Source data:
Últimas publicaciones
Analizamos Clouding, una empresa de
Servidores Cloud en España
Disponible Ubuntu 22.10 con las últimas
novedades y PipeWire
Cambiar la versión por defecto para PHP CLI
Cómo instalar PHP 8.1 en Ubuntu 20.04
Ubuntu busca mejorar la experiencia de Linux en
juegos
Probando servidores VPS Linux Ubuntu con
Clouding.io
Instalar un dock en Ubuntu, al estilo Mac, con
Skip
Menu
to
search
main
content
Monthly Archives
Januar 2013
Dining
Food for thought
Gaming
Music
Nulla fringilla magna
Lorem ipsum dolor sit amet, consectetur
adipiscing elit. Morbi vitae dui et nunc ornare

--

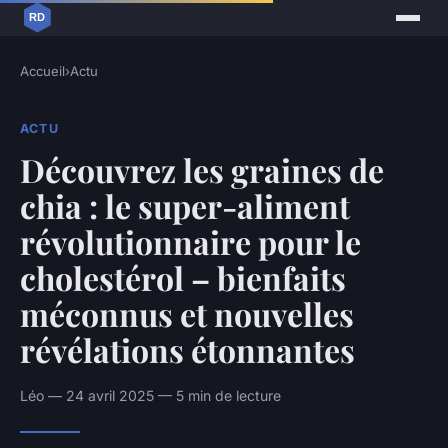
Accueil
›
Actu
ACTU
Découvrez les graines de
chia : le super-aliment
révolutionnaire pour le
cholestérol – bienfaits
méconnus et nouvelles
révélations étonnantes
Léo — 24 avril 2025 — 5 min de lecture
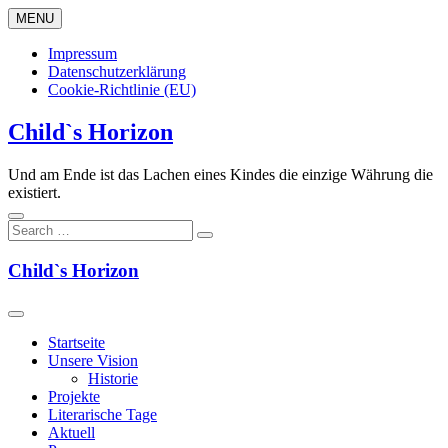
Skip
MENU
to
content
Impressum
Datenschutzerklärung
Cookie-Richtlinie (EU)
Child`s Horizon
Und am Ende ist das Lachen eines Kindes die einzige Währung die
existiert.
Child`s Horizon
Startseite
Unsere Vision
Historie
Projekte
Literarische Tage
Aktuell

---

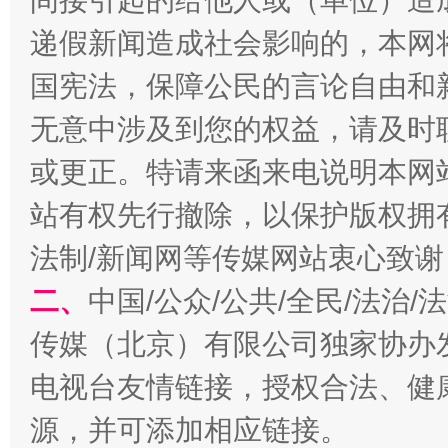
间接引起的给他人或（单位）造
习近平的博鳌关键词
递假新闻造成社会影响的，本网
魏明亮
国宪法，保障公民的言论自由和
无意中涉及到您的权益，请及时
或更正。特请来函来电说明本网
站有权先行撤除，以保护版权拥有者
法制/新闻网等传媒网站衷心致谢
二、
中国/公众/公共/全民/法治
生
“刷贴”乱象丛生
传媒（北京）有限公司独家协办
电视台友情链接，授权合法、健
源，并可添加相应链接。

Task instructions: Of the entries listed above, reproduce only the lines starting at the line containing "Probando servidores VPS Linux Ubuntu con" and ending at the line containing "adipiscing elit. Morbi". Include both, exactly as they stand.

Exercise answer:
Probando servidores VPS Linux Ubuntu con
Clouding.io
Instalar un dock en Ubuntu, al estilo Mac, con
Skip
Menu
to
search
main
content
Monthly Archives
Januar 2013
Dining
Food for thought
Gaming
Music
Nulla fringilla magna
Lorem ipsum dolor sit amet, consectetur
adipiscing elit. Morbi vitae dui et nunc ornare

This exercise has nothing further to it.